Every step along the way to fill in the values is linear in the number of values filled in, so O(N^2) just like the much simpler solution proposed by the contest analysis.
Q3) Given a directed graph where every node has exactly one outgoing edge, determine the maximum number of nodes that can be placed in a circle such that every element in the circle is directly connected to one of its neighbouring elements.
A3) Despite this problem being worth the most number of points – I found it to be conceptually the easiest. Yes even easier than the first problem. That being said the implementation is a pain, even worse than my extra complicated option for Q2 large input size.
So the problem has two pretty straight forward cases.
Option 1, the circle is fully connected. Since each node has exactly one out going edge, this implies a cycle of some length. So step one is to find the largest cycle. That’s one possible answer. Having found all cycles we’ll throw away them or any nodes that are connected to them if the cycle length is greater than 2.
All of the remaining nodes form pairs of trees pointing to a cycle of length 2. Option 2 is to take the longest path to each side of that cycle, sum those together, then sum across all such connected components, this is the alternative answer. This represents taking all the longest fully connected lines and placing them into a circle. Return the largest of Option 1 and Option 2.

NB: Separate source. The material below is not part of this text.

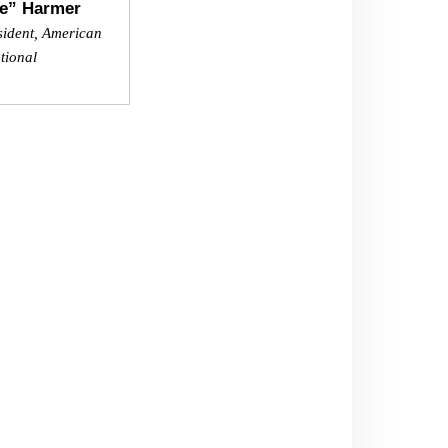
e” Harmer
sident, American
tional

Depth first search will identify all the connected components in linear time, it will also identify the longest cycle in linear time. A second depth first search on each connected component with cycle length of 2 will find the longest path to the cycle in linear time too if you keep track of path depth and destination to avoid recalculation when your depth first search finds somewhere you’ve searched before when starting from a new possible deepest node. Or reverse the direction of the arrows and just do a standard height of tree calculation.